Ela parecia um tanto vulgar. Gótica. Lembrava um vampiro de um filme B dos anos 1960. Mikael reparou que vários jornalistas engasgaram de surpresa e exibiram um sorriso divertido ao vê-la surgir. Quando, enfim, tinham a oportunidade de conhecer aquela garota cercada de escândalos, sobre a qual eles tanto haviam escrito, ela correspondia amplamente a suas expectativas.
Então Mikael se deu conta de que Lisbeth Salander estava fantasiada. Em tempos normais, ela se vestia de qualquer maneira, e obviamente sem nenhum bom gosto. Mikael sempre achara que ela não se vestia daquele jeito para seguir uma moda, e sim para marcar sua identidade. Lisbeth Salander demarcava seu território para que ele parecesse hostil. Ele sempre associara as tachas da jaqueta de couro de Lisbeth aos espinhos de um porco-espinho. Era o mesmo mecanismo de defesa. Era um sinal para os que a cercavam. Não tente me afagar.
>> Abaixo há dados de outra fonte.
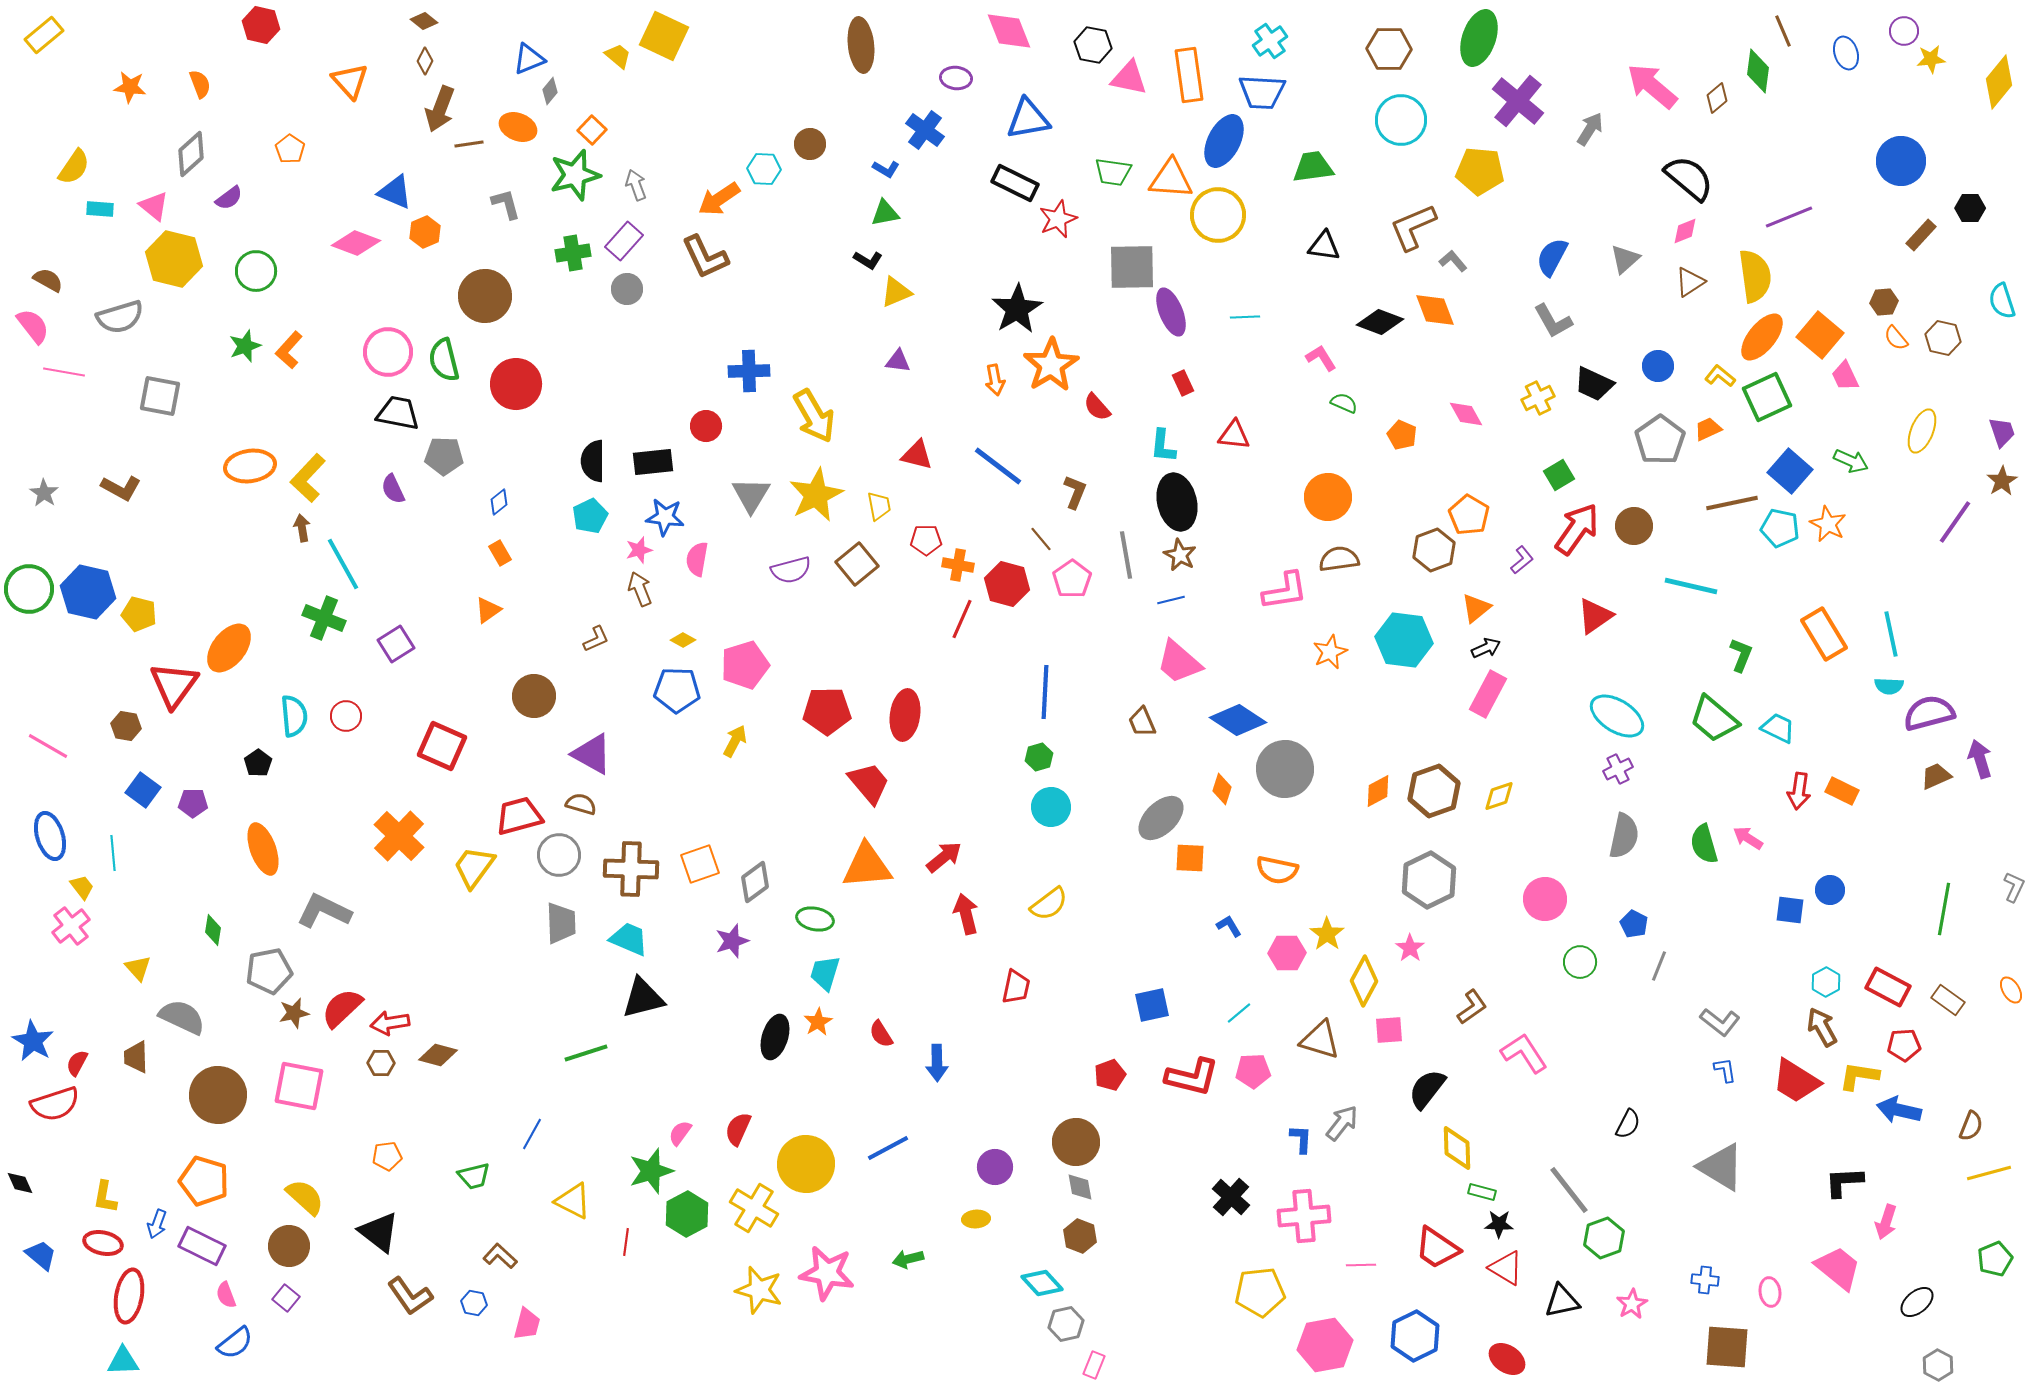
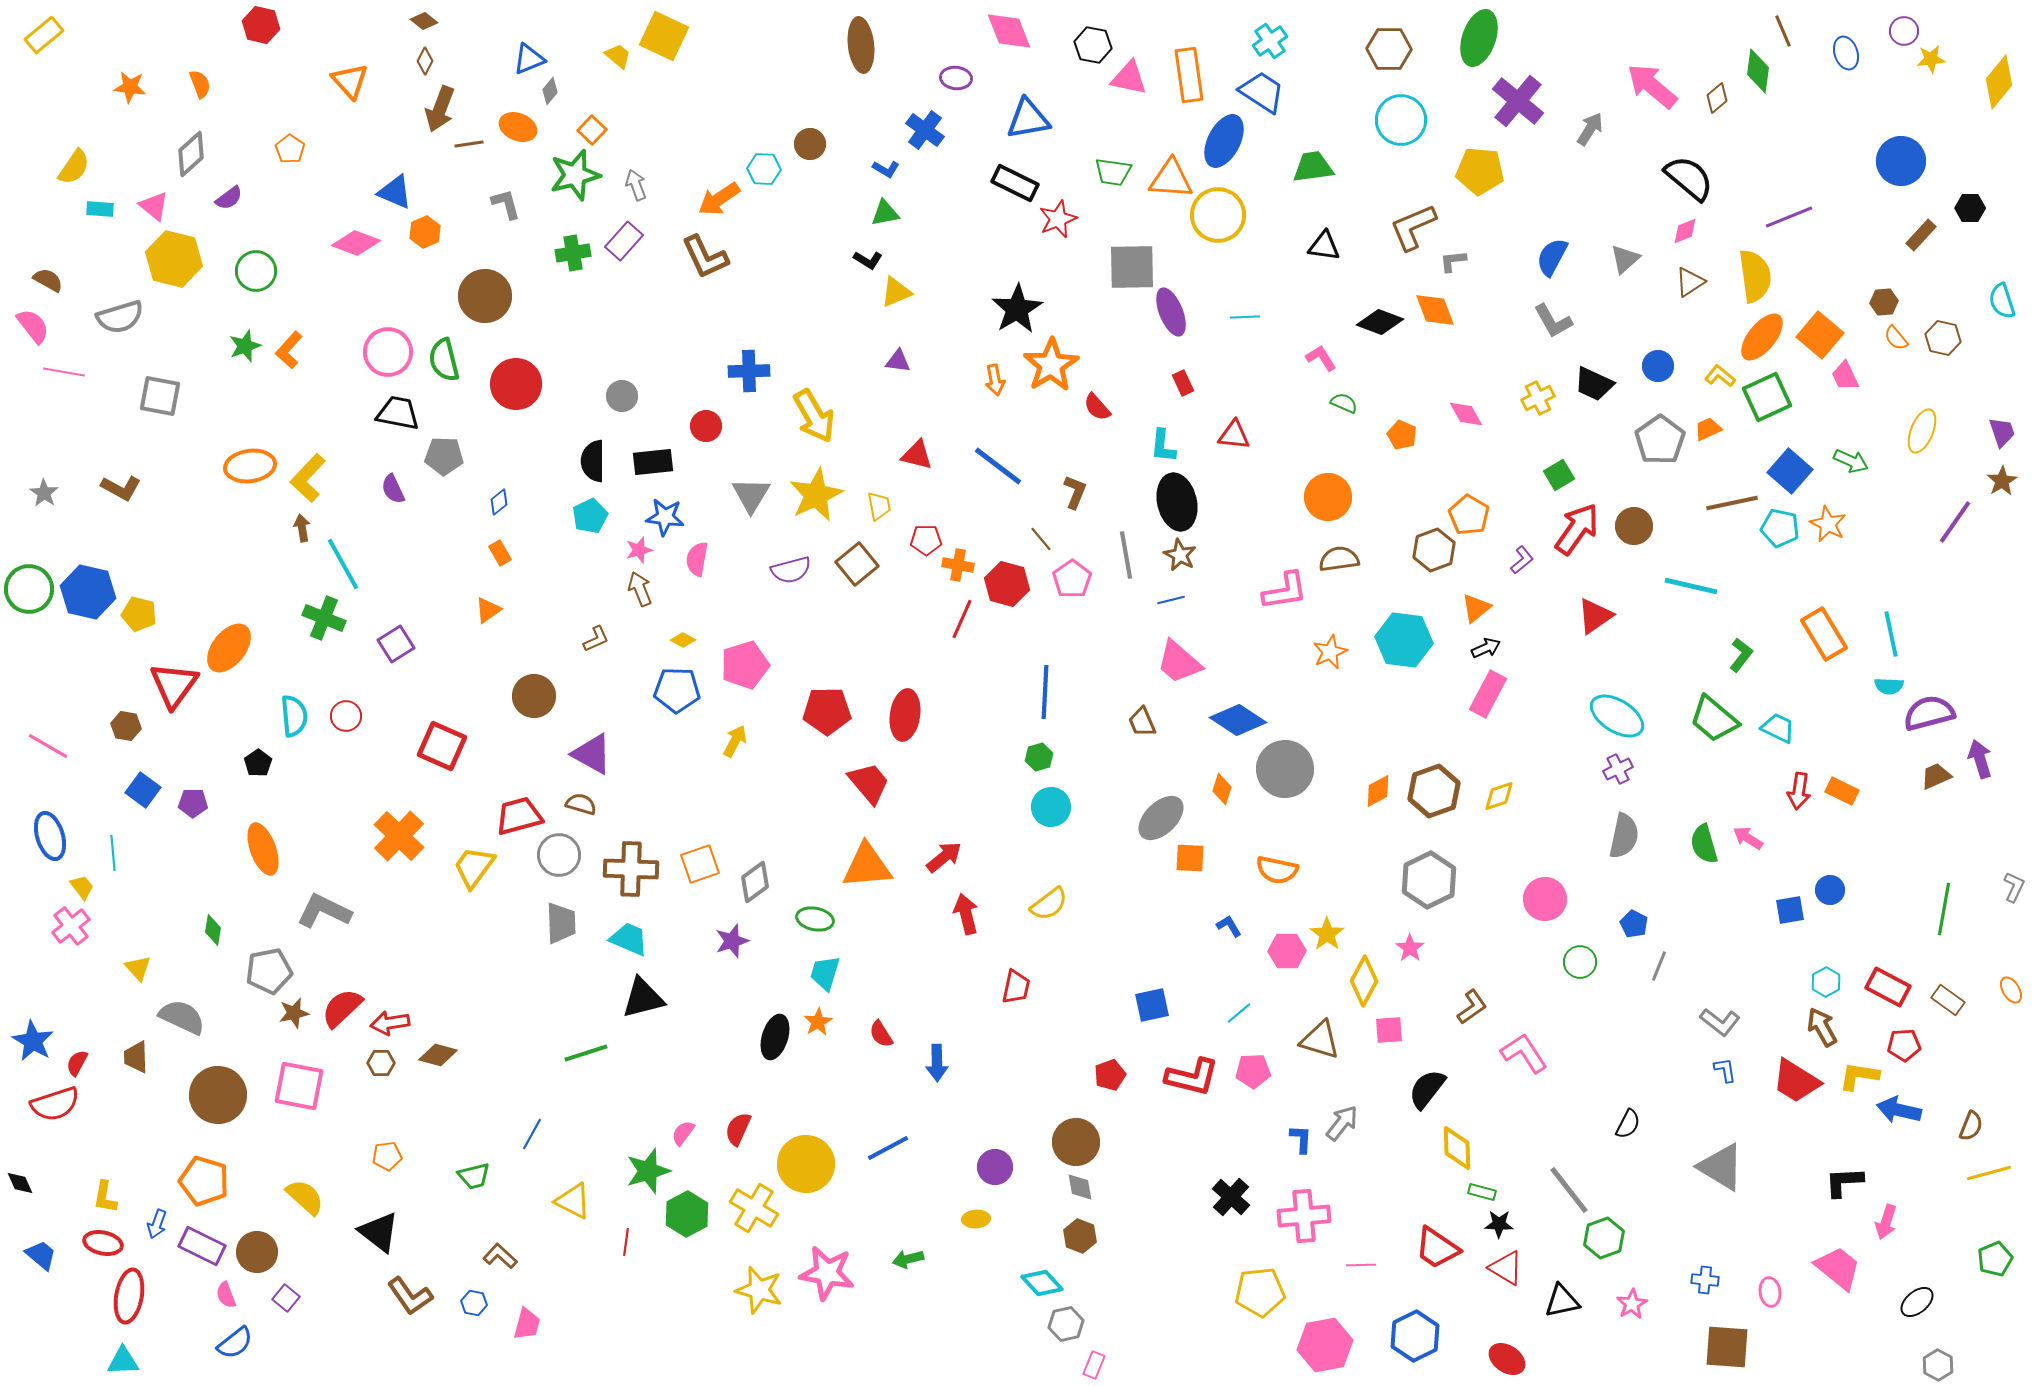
blue trapezoid at (1262, 92): rotated 150 degrees counterclockwise
gray L-shape at (1453, 261): rotated 56 degrees counterclockwise
gray circle at (627, 289): moved 5 px left, 107 px down
green L-shape at (1741, 655): rotated 16 degrees clockwise
blue square at (1790, 910): rotated 16 degrees counterclockwise
pink hexagon at (1287, 953): moved 2 px up
pink semicircle at (680, 1133): moved 3 px right
green star at (651, 1171): moved 3 px left
brown circle at (289, 1246): moved 32 px left, 6 px down
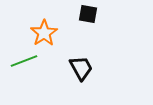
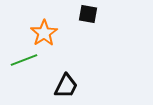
green line: moved 1 px up
black trapezoid: moved 15 px left, 18 px down; rotated 56 degrees clockwise
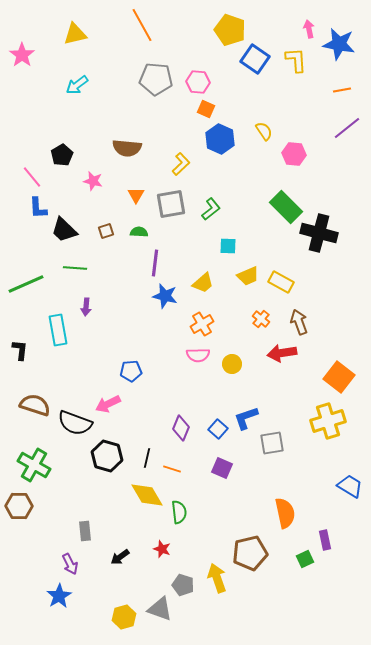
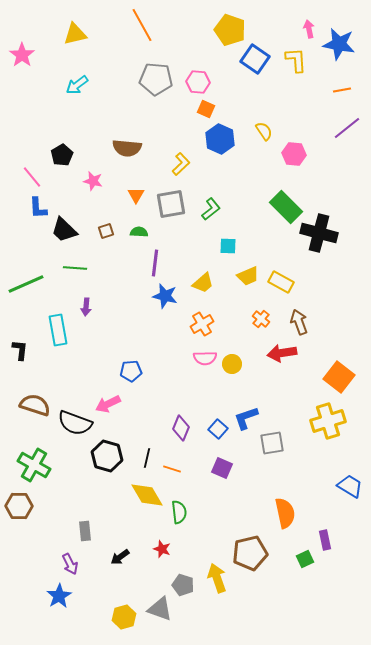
pink semicircle at (198, 355): moved 7 px right, 3 px down
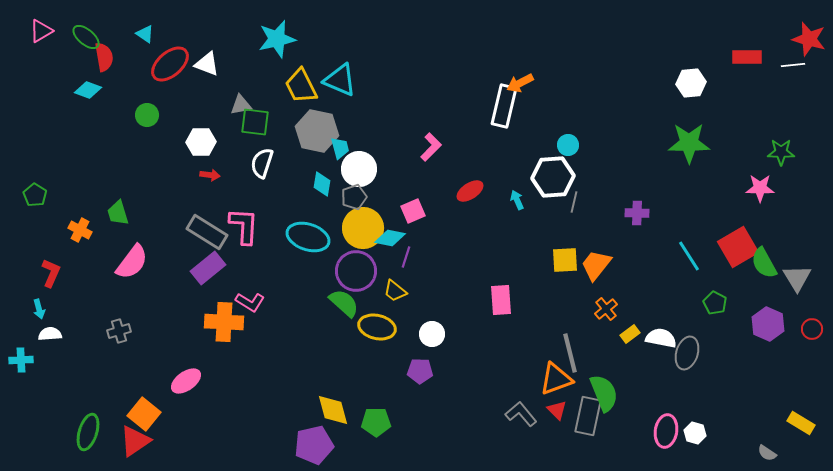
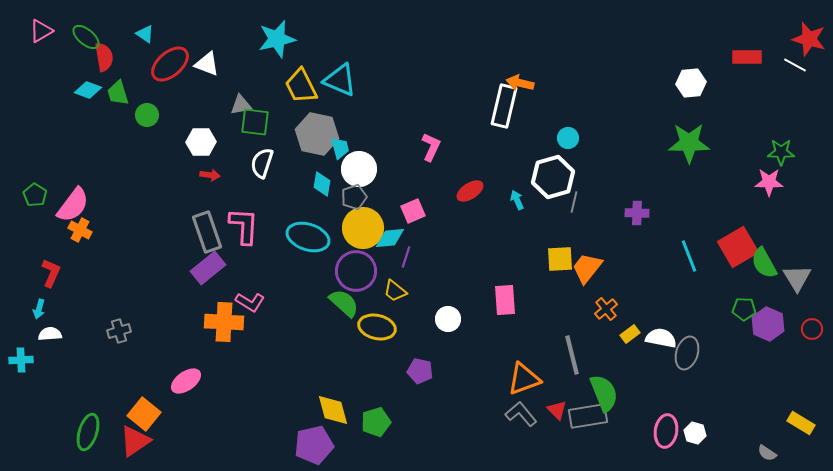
white line at (793, 65): moved 2 px right; rotated 35 degrees clockwise
orange arrow at (520, 83): rotated 40 degrees clockwise
gray hexagon at (317, 131): moved 3 px down
cyan circle at (568, 145): moved 7 px up
pink L-shape at (431, 147): rotated 20 degrees counterclockwise
white hexagon at (553, 177): rotated 12 degrees counterclockwise
pink star at (760, 188): moved 9 px right, 6 px up
green trapezoid at (118, 213): moved 120 px up
gray rectangle at (207, 232): rotated 39 degrees clockwise
cyan diamond at (390, 238): rotated 16 degrees counterclockwise
cyan line at (689, 256): rotated 12 degrees clockwise
yellow square at (565, 260): moved 5 px left, 1 px up
pink semicircle at (132, 262): moved 59 px left, 57 px up
orange trapezoid at (596, 265): moved 9 px left, 3 px down
pink rectangle at (501, 300): moved 4 px right
green pentagon at (715, 303): moved 29 px right, 6 px down; rotated 25 degrees counterclockwise
cyan arrow at (39, 309): rotated 30 degrees clockwise
white circle at (432, 334): moved 16 px right, 15 px up
gray line at (570, 353): moved 2 px right, 2 px down
purple pentagon at (420, 371): rotated 10 degrees clockwise
orange triangle at (556, 379): moved 32 px left
gray rectangle at (588, 416): rotated 69 degrees clockwise
green pentagon at (376, 422): rotated 16 degrees counterclockwise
Vai doer.
Mas para sua entrada no tribunal ela acentuara de tal modo o estilo de sua roupa que ele parecia quase paródico de tão exagerado.
Mikael percebeu de repente que não se tratava de acaso, e sim de parte da estratégia de defesa de Annika.
Se Lisbeth Salander chegasse bem penteada, com uma blusa comportada e sapatos sem salto, iria lembrar um bandido querendo vender uma imagem de bonzinho ao tribunal. Era uma questão de credibilidade. Ela estava vindo tal como era, e não como outra pessoa. E num estado ligeiramente exagerado, para deixar as coisas bem claras. Não pretendia ser o que não era. Sua mensagem ao tribunal era que não tinha nenhum motivo para se envergonhar ou fazer de conta. Se para o tribunal sua aparência física era um problema, não era problema de Lisbeth. A sociedade a acusava de uma série de coisas e o procurador a tinha levado a julgamento. Com sua simples aparição, ela já mostrava como o raciocínio do procurador lhe parecia uma bobagem.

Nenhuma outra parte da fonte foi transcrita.